With UML, from what I can gather, it seems like you get none of that. You either draw on paper or a whiteboard which obviously makes the formatting a manual process. At least a whiteboard is easier to erase and redraw something than paper, but I'm still very slow at drawing stuff out, and I find myself either spending too much time making sure my boxes and lines are neat and nice, or I end up with an incredibly messy drawing. With Visio or other diagramming tools, you get nice straight lines, but you still get to worry about the niggly things like where to place your bubbles and boxes, how to arrange your arrows. Should it flow from left to right or top to bottom or just have a spaghetti mess of boxes and arrows all over the place? Not to mention there is nothing to verify that you are using proper UML syntax, and that you haven't left anything basic to a coherent design out. I find that having to think about all these details distracts me from the actual design work. Then, once you've painstakingly drawn it all out in one tool, you are stuck with that tool. Want to share your design with someone else? Sure, you can print it (did you draw it so that it fits nicely on letter size sheets of paper?), or export it to a PDF, but if someone else wants to edit the diagrams, they need to use the same tool you did.

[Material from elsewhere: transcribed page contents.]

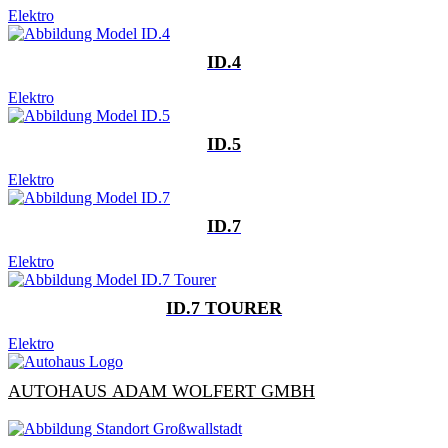
Elektro
ID.4
Elektro
ID.5
Elektro
ID.7
Elektro
ID.7 TOURER
Elektro
AUTOHAUS ADAM WOLFERT GMBH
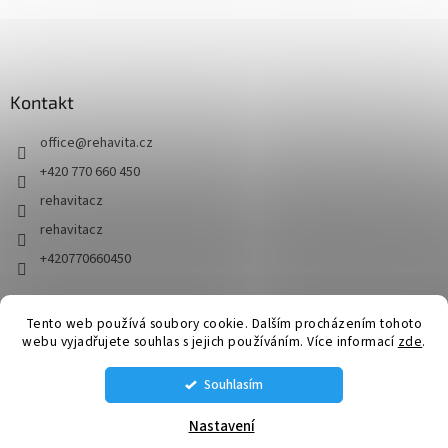
Kontakt
office
@
rehavita.cz
+420 770 660 450
rehavitacz
rehavitacz
+420770660450
Tento web používá soubory cookie. Dalším procházením tohoto
Vytvořil Shoptet
webu vyjadřujete souhlas s jejich používáním. Více informací
zde
.
Souhlasím
Copyright 2026
RehaVita.cz
. Všechna práva vyhrazena.
Upravit
nastavení cookies
Nastavení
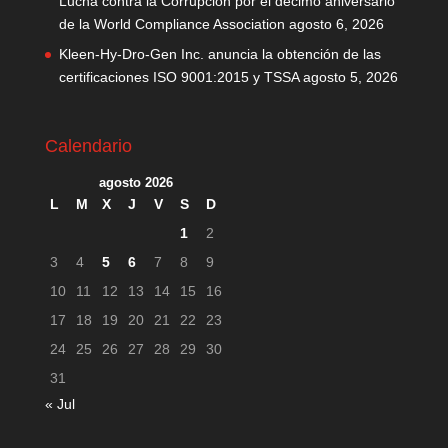
Lucha contra la Corrupción por el décimo aniversario
de la World Compliance Association
agosto 6, 2026
Kleen-Hy-Dro-Gen Inc. anuncia la obtención de las
certificaciones ISO 9001:2015 y TSSA
agosto 5, 2026
Calendario
agosto 2026
L
M
X
J
V
S
D
1
2
3
4
5
6
7
8
9
10
11
12
13
14
15
16
17
18
19
20
21
22
23
24
25
26
27
28
29
30
31
« Jul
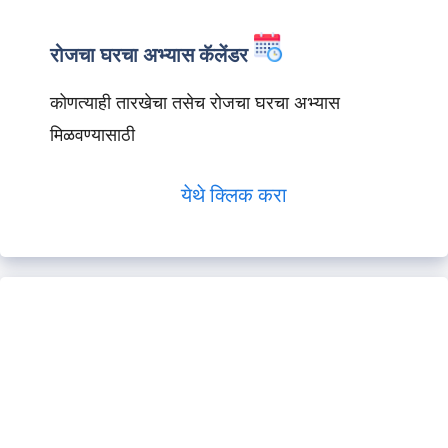
रोजचा घरचा अभ्यास कॅलेंडर
कोणत्याही तारखेचा तसेच रोजचा घरचा अभ्यास
मिळवण्यासाठी
येथे क्लिक करा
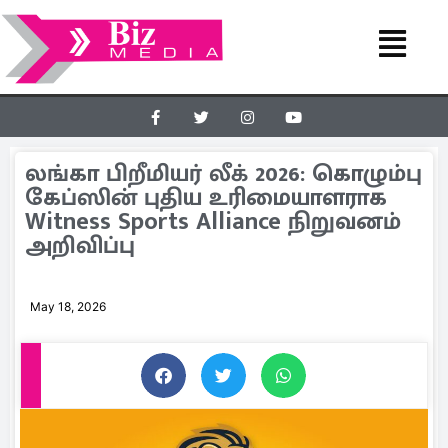
லங்கா பிறீமியர் லீக் 2026: கொழும்பு
கேப்ஸின் புதிய உரிமையாளராக
Witness Sports Alliance நிறுவனம்
அறிவிப்பு
May 18, 2026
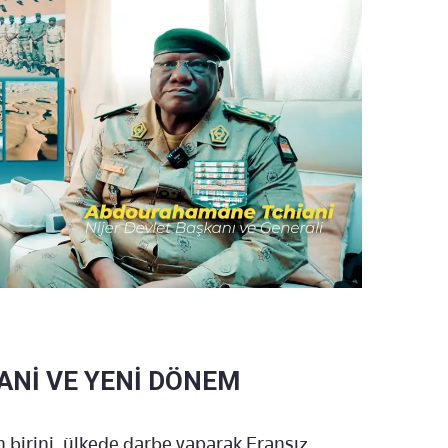
ANİ VE YENİ DÖNEM
n birini, ülkede darbe yaparak Fransız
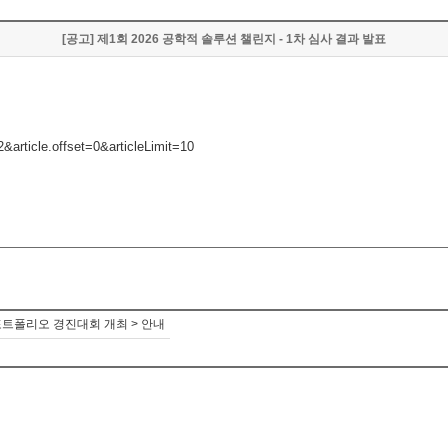
[공고] 제1회 2026 공학적 솔루션 챌린지 - 1차 심사 결과 발표
article.offset=0&articleLimit=10
포트폴리오 경진대회 개최 > 안내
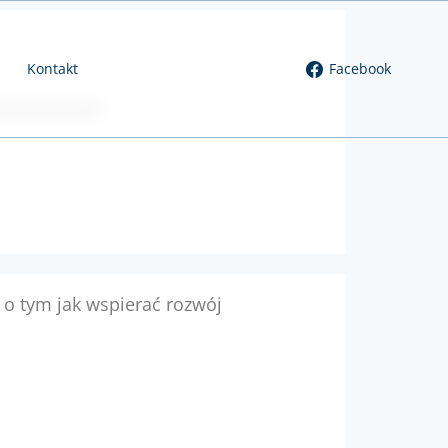
Kontakt
Facebook
 o tym jak wspierać rozwój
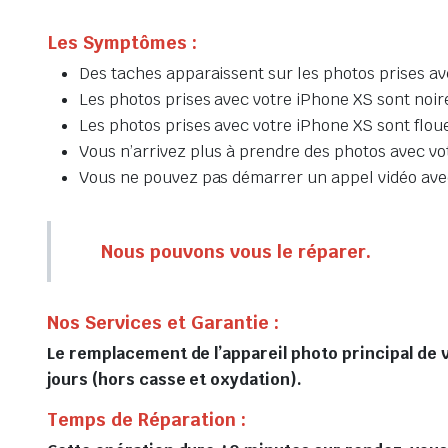
Les Symptômes :
Des taches apparaissent sur les photos prises a
Les photos prises avec votre iPhone XS sont noir
Les photos prises avec votre iPhone XS sont flou
Vous n’arrivez plus à prendre des photos avec v
Vous ne pouvez pas démarrer un appel vidéo ave
Nous pouvons vous le réparer.
Nos Services et Garantie :
Le remplacement de l’appareil photo principal de v
jours (hors casse et oxydation).
Temps de Réparation :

Let's not even mention collaborative design editing and revision control.
Despite all this, Glennan Carnie from Feabhas told a very convincing story this week. I came into this course very skeptical, and for the most part he had an answer for all of my concerns. And pretty good answers too. In a short, intense, week-long course it's hard to evaluate whether everything he says is really practical and useful in the real world, but the way he tells it I'm at a point where I'd be willing to give it a try...I mean, have a go at it (did I mention Glen is British?).
This course was not at all what I expected. Glennan freely pointed out all the flaws, idiosyncrasies, and shortcomings of the UML standard, other UML proponents, and even his own lecture slides. He made sure to point out more than once that UML is no silver bullet and that design is still difficult to get right. Instead of presenting UML in glowing worshipful tones, he presented it as a useful tool that can help you systematically design an entire object oriented software system. A tool which can be used to design first at a high level, ignoring implementation details, and then which can be used to refine the design down in a number of steps all the way to the nitty-gritty details of deciding how big a message queue is needed to communicate between two threads, and what the format of the message should be. It's very impressive.
Still, I wonder how it would work to go from an ideal solution to the heavily constrained designs that are needed for my work. Low-level ASIC driver stuff would be an interesting case-study. Too bad we didn't have more time with him to get into some of our own stuff like that.